Building Systems for Green Infrastructure
Green Roofs are filtration systems made of vegetation and growing medium planted on a roof that may consist of a drainage and irrigation system.
Green Walls are filtration systems made of vegetation and growing medium planted on the outer walls of buildings.
Water Conservation Systems for Green Infrastructure
Gray Water Harvesting reuses the water from the laundry, as well as the bathroom and kitchen sink. The water is pretreated and recirculated to planters, or an irrigation system.
Rain Water Harvesting collects rainwater for reuse to water garden, to give to livestock, for irrigation and more. Proper treatment of rainwater allows for domestic uses.
Downspout Disconnection reroutes drainage pipes from the roof to permeable areas, rain barrels or cisterns to prevent stormwater runoff flowing into the streets or into a building’s foundation.
Liners for Green Infrastructure
EPDM ♦ HDPE ♦ LDPE ♦ LLDPE ♦ MDPE ♦ PP ♦ PE ♦ PVC
Woven & Non-Woven Coated
Americover is the source for all your Go Green projects. Green Infrastructure applications require geomembranes and geotextiles, to collect, contain and filter stormwater. Commercial applications may require a certain mil thickness, certifications of ASTM standards or specific materials such as Mirafi, EnviroLiner, and XR5. We can provide you with any geomembrane or geotextile liner you need for your project, examples include HDPE, LDPE, LLDPE, MDPE, PVC, EPDM, Polypropylene, woven coated and non-woven coated.
Types of Liners used in Green Infrastructure
Impermeable Liners or Geomembranes
Green Infrastructure applications such as rain gardens, permeable pavements, and sales may require a geomembrane or an impermeable membrane to help collect and contain water until it can be redirected to another system. Since impermeable liners don’t let any fluids pass through, they work perfect in these storm water management systems.
Filter Fabrics or Geotextiles
Filter fabrics are required in most Green Infrastructure projects. Filter fabrics are either woven or non-woven, non-biodegradable geotextiles installed to hold soil in place and prevent small debris from building up in the drainage layer.

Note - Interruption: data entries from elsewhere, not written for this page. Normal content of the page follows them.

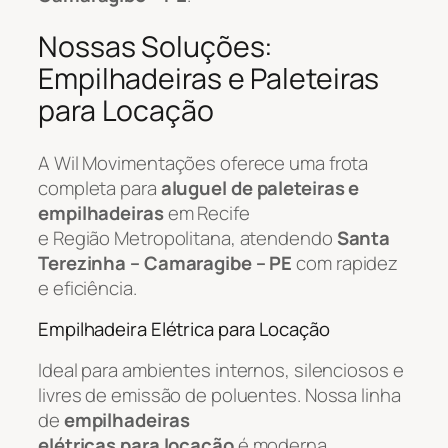
Nossas Soluções:
Empilhadeiras e Paleteiras
para Locação
A Wil Movimentações oferece uma frota
completa para
aluguel de paleteiras e
empilhadeiras
em Recife
e Região Metropolitana, atendendo
Santa
Terezinha – Camaragibe – PE
com rapidez
e eficiência.
Empilhadeira Elétrica para Locação
Ideal para ambientes internos, silenciosos e
livres de emissão de poluentes. Nossa linha
de
empilhadeiras
elétricas para locação
é moderna,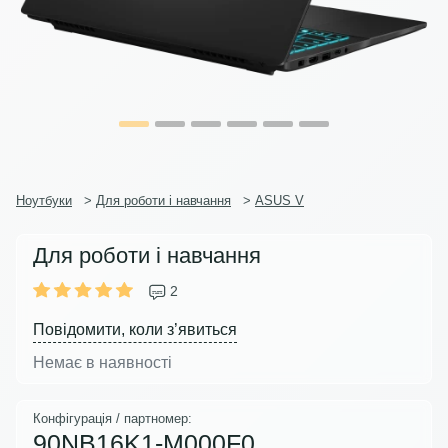
Ноутбуки
>
Для роботи і навчання
>
ASUS V
Для роботи і навчання
2
Повідомити, коли з’явиться
Немає в наявності
Конфігурація / партномер:
90NB16K1-M000F0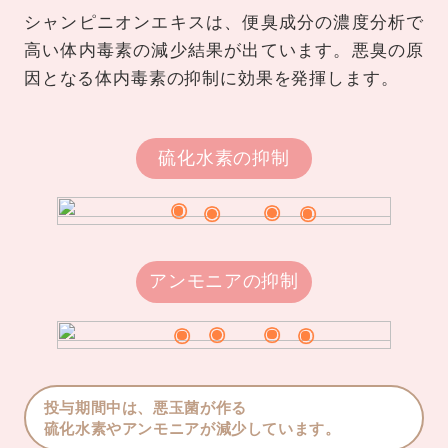
シャンピニオンエキスは、便臭成分の濃度分析で
高い体内毒素の減少結果が出ています。
悪臭の原
因となる体内毒素の抑制に効果を発揮します。
硫化水素の抑制
アンモニアの抑制
投与期間中は、悪玉菌が作る
硫化水素やアンモニアが減少しています。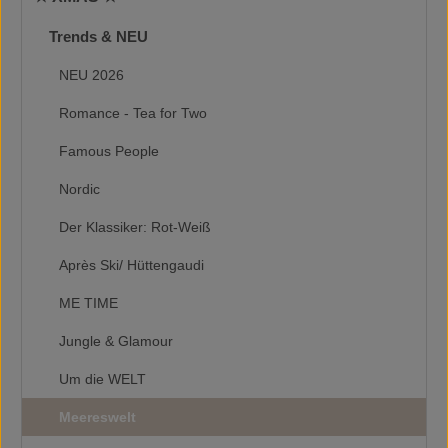
Trends & NEU
NEU 2026
Romance - Tea for Two
Famous People
Nordic
Der Klassiker: Rot-Weiß
Après Ski/ Hüttengaudi
ME TIME
Jungle & Glamour
Um die WELT
Meereswelt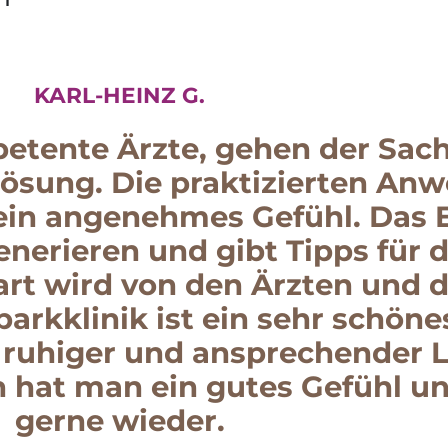
KARL-HEINZ G.
tente Ärzte, gehen der Sach
Lösung. Die praktizierten An
 ein angenehmes Gefühl. Das 
enerieren und gibt Tipps für 
art wird von den Ärzten und
parkklinik ist ein sehr schö
 ruhiger und ansprechender 
 hat man ein gutes Gefühl u
gerne wieder.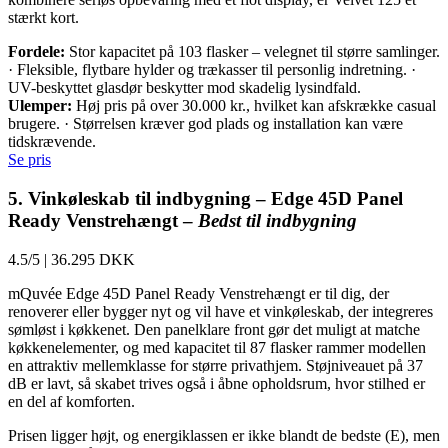
stærkt kort.
Fordele:
Stor kapacitet på 103 flasker – velegnet til større samlinger.
· Fleksible, flytbare hylder og trækasser til personlig indretning. ·
UV-beskyttet glasdør beskytter mod skadelig lysindfald.
Ulemper:
Høj pris på over 30.000 kr., hvilket kan afskrække casual
brugere. · Størrelsen kræver god plads og installation kan være
tidskrævende.
Se pris
5. Vinkøleskab til indbygning – Edge 45D Panel
Ready Venstrehængt –
Bedst til indbygning
4.5/5
|
36.295 DKK
mQuvée Edge 45D Panel Ready Venstrehængt er til dig, der
renoverer eller bygger nyt og vil have et vinkøleskab, der integreres
sømløst i køkkenet. Den panelklare front gør det muligt at matche
køkkenelementer, og med kapacitet til 87 flasker rammer modellen
en attraktiv mellemklasse for større privathjem. Støjniveauet på 37
dB er lavt, så skabet trives også i åbne opholdsrum, hvor stilhed er
en del af komforten.
Prisen ligger højt, og energiklassen er ikke blandt de bedste (E), men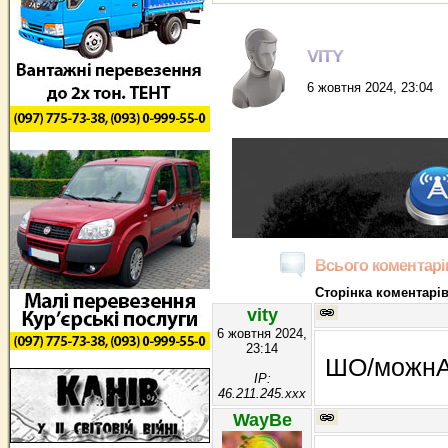
VITY
6 жовтня 2024, 23:04
Всього коментарів
Сторінка коментарів
vity
6 жовтня 2024,
23:14
ШО/можн
IP:
46.211.245.xxx
WayBe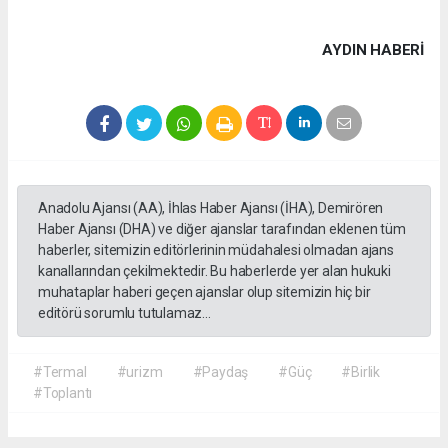
AYDIN HABERİ
Anadolu Ajansı (AA), İhlas Haber Ajansı (İHA), Demirören
Haber Ajansı (DHA) ve diğer ajanslar tarafından eklenen tüm
haberler, sitemizin editörlerinin müdahalesi olmadan ajans
kanallarından çekilmektedir. Bu haberlerde yer alan hukuki
muhataplar haberi geçen ajanslar olup sitemizin hiç bir
editörü sorumlu tutulamaz...
#Termal
#urizm
#Paydaş
#Güç
#Birlik
#Toplantı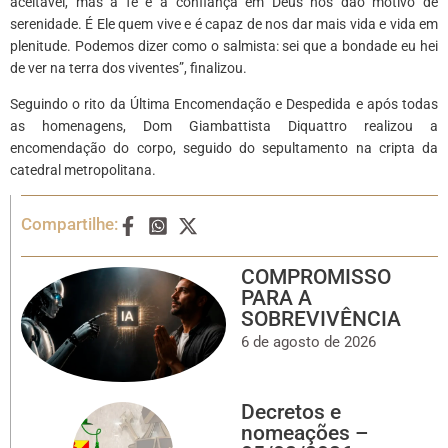
aceitável, mas a fé e a confiança em Deus nos dão motivo de
serenidade. É Ele quem vive e é capaz de nos dar mais vida e vida em
plenitude. Podemos dizer como o salmista: sei que a bondade eu hei
de ver na terra dos viventes”, finalizou.
Seguindo o rito da Última Encomendação e Despedida e após todas
as homenagens, Dom Giambattista Diquattro realizou a
encomendação do corpo, seguido do sepultamento na cripta da
catedral metropolitana.
Compartilhe:
COMPROMISSO
PARA A
SOBREVIVÊNCIA
6 de agosto de 2026
Decretos e
nomeações –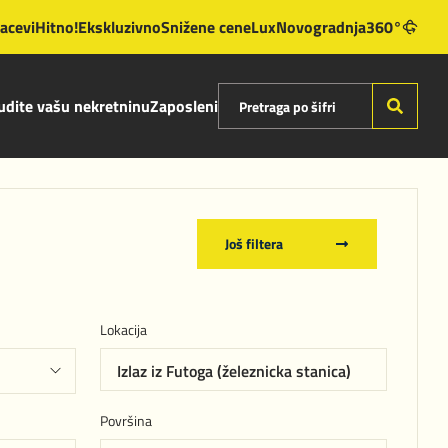
lacevi
Hitno!
Ekskluzivno
Snižene cene
Lux
Novogradnja
360°
dite vašu nekretninu
Zaposleni
Još filtera
Lokacija
Izlaz iz Futoga (železnicka stanica)
Površina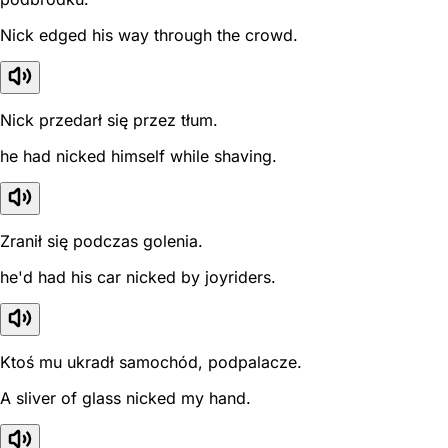
Nick edged his way through the crowd.
Nick przedarł się przez tłum.
he had nicked himself while shaving.
Zranił się podczas golenia.
he'd had his car nicked by joyriders.
Ktoś mu ukradł samochód, podpalacze.
A sliver of glass nicked my hand.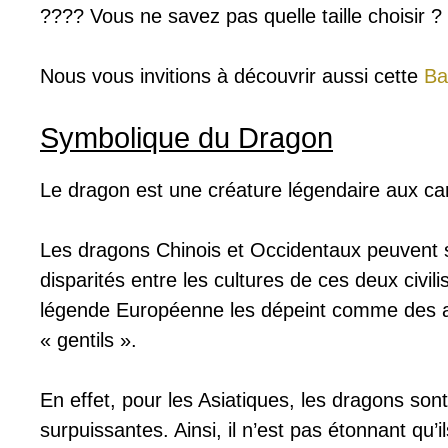
???? Vous ne savez pas quelle taille choisir 
Nous vous invitions à découvrir aussi cette
Ba
Symbolique du Dragon
Le dragon est une créature légendaire aux carac
Les dragons Chinois et Occidentaux peuvent se
disparités entre les cultures de ces deux civi
légende Européenne les dépeint comme des
« gentils ».
En effet, pour les Asiatiques, les dragons so
surpuissantes. Ainsi, il n’est pas étonnant qu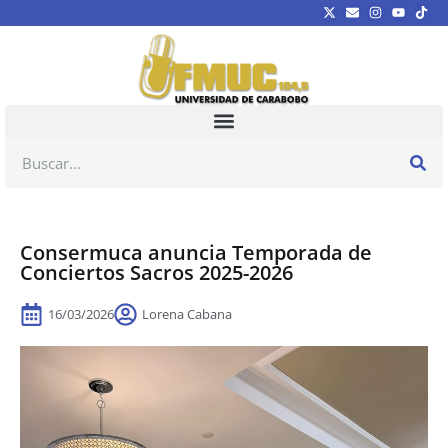
Consermuca anuncia Temporada de
Conciertos Sacros 2025-2026
16/03/2026
Lorena Cabana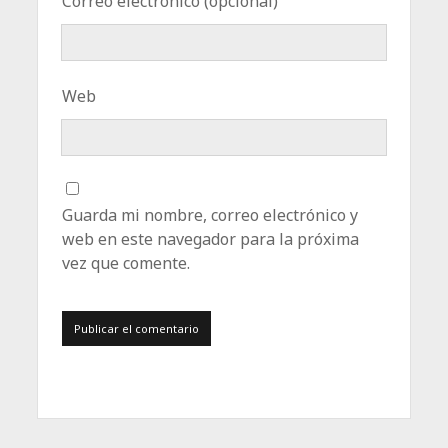
Correo electrónico (opcional)
Web
Guarda mi nombre, correo electrónico y
web en este navegador para la próxima
vez que comente.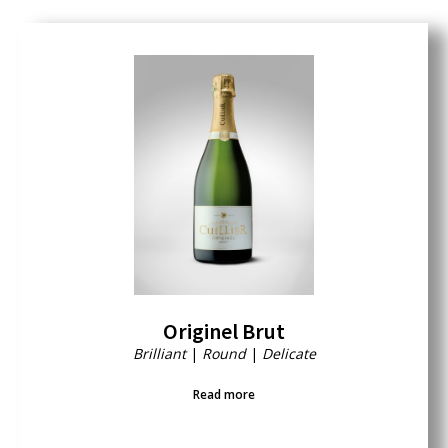
Originel Brut
Brilliant
|
Round
|
Delicate
Read more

Applications that require waterproofing membranes, can often refer to a liquid membrane that is painted on a surface to make it impermeable. Unfortunately we do not provide liquid membranes. However we do carry waterproof vapor barriers that meet and exceed ASTM standards for vapor transmission.
Concrete Curing Blankets
Permeable pavements require concrete curing blankets to inhibit moisture loss and maintain hydration during the curing process.